## [WHAT IS BEING ASKED]
If a line in the listing carries the word "DEUTSCHLAND", return a copy of that line.

--- START ---

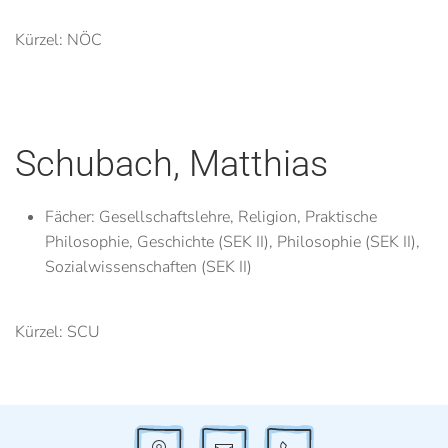
Kürzel: NÖC
Schubach, Matthias
Fächer:
Gesellschaftslehre, Religion, Praktische
Philosophie, Geschichte (SEK II), Philosophie (SEK II),
Sozialwissenschaften (SEK II)
Kürzel: SCU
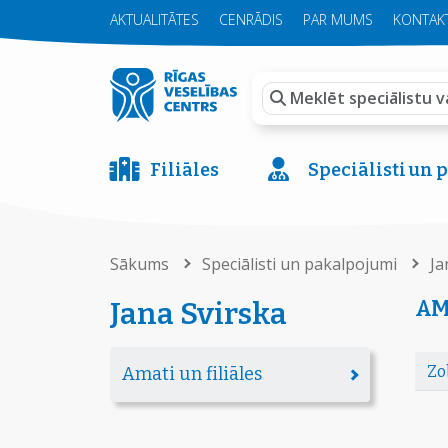
AKTUALITĀTES
CENRĀDIS
PAR MUMS
KONTAKT
Filiāles
Speciālisti un
Sākums
Speciālisti un pakalpojumi
Ja
AM
Jana Svirska
Zo
Amati un filiāles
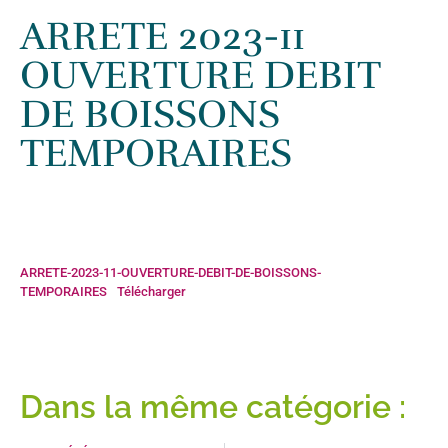
Accueil
»
Actualités
»
ARRETE 2023-11 OUVERTURE DEBIT DE
ARRETE 2023-11
BOISSONS TEMPORAIRES
OUVERTURE DEBIT
DE BOISSONS
TEMPORAIRES
ARRETE-2023-11-OUVERTURE-DEBIT-DE-BOISSONS-
TEMPORAIRES
Télécharger
Dans la même catégorie :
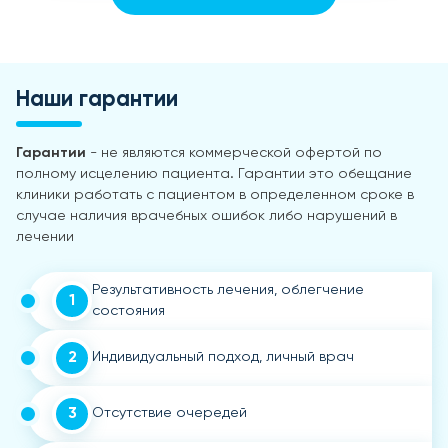
Наши гарантии
Гарантии
- не являются коммерческой офертой по
полному исцелению пациента. Гарантии это обещание
клиники работать с пациентом в определенном сроке в
случае наличия врачебных ошибок либо нарушений в
лечении
Результативность лечения, облегчение
1
состояния
2
Индивидуальный подход, личный врач
3
Отсутствие очередей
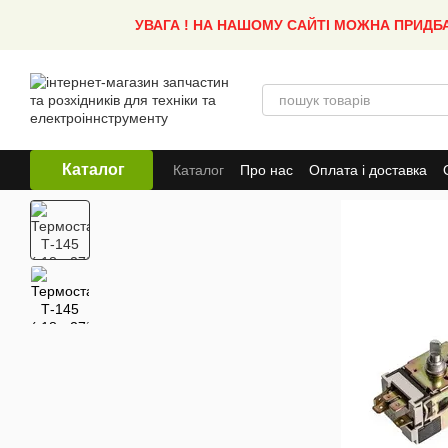
Перейти до основного контенту
УВАГА ! НА НАШОМУ САЙТІ МОЖНА ПРИДБ
Каталог
Каталог
Про нас
Оплата і доставка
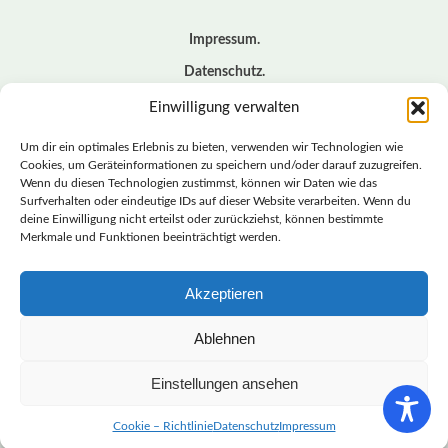
Impressum
Datenschutz
Cookie – Richtlinie (EU)
Einwilligung verwalten
Kontakt
Um dir ein optimales Erlebnis zu bieten, verwenden wir Technologien wie
Cookies, um Geräteinformationen zu speichern und/oder darauf zuzugreifen.
Wenn du diesen Technologien zustimmst, können wir Daten wie das
© BASISDEMOKRATISCHE PARTEI DEUTSCHLAND *
Surfverhalten oder eindeutige IDs auf dieser Website verarbeiten. Wenn du
LANDESVERBAND SACHSEN
deine Einwilligung nicht erteilst oder zurückziehst, können bestimmte
Merkmale und Funktionen beeinträchtigt werden.
Akzeptieren
LANDESVERBAND
SACHSEN | DIEBASIS
Ablehnen
Einstellungen ansehen
BASISDEMOKRATISCHE PARTEI DEUTSCHLAND –
LANDESVERBAND SACHSEN
Cookie – Richtlinie
Datenschutz
Impressum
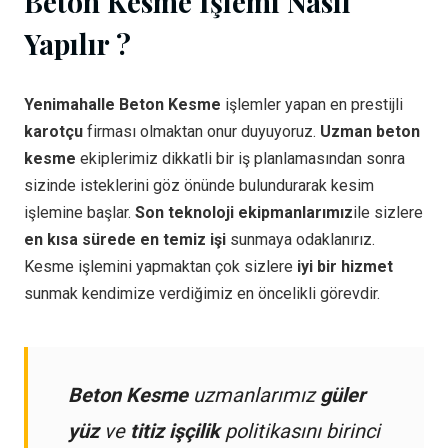
Beton Kesme İşlemi Nasıl
Yapılır ?
Yenimahalle Beton Kesme
işlemler yapan en prestijli
karotçu
firması olmaktan onur duyuyoruz.
Uzman beton
kesme
ekiplerimiz dikkatli bir iş planlamasından sonra
sizinde isteklerini göz önünde bulundurarak kesim
işlemine başlar.
Son teknoloji ekipmanlarımız
ile sizlere
en kısa sürede en temiz işi
sunmaya odaklanırız.
Kesme işlemini yapmaktan çok sizlere
iyi bir hizmet
sunmak kendimize verdiğimiz en öncelikli görevdir.
Beton Kesme
uzmanlarımız
güler
yüz
ve
titiz işçilik
politikasını birinci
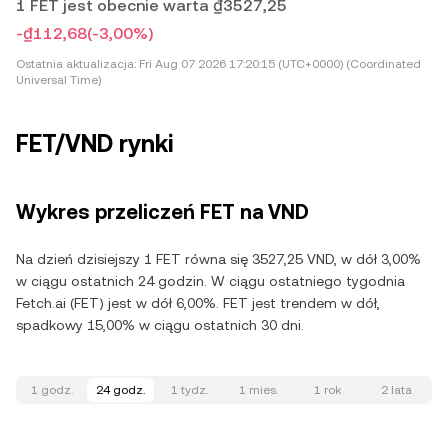
1 FET jest obecnie warta ₫3527,25
-₫112,68
(-3,00%)
Ostatnia aktualizacja:
Fri Aug 07 2026 17:20:15 (UTC+0000) (Coordinated
Universal Time)
FET/VND rynki
Wykres przeliczeń FET na VND
Na dzień dzisiejszy 1 FET równa się 3527,25 VND, w dół 3,00%
w ciągu ostatnich 24 godzin. W ciągu ostatniego tygodnia
Fetch.ai (FET) jest w dół 6,00%. FET jest trendem w dół,
spadkowy 15,00% w ciągu ostatnich 30 dni.
1 godz.
24 godz.
1 tydz.
1 mies.
1 rok
2 lata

--- END ---

## [RESPONSE AREA]
© BASISDEMOKRATISCHE PARTEI DEUTSCHLAND *
BASISDEMOKRATISCHE PARTEI DEUTSCHLAND –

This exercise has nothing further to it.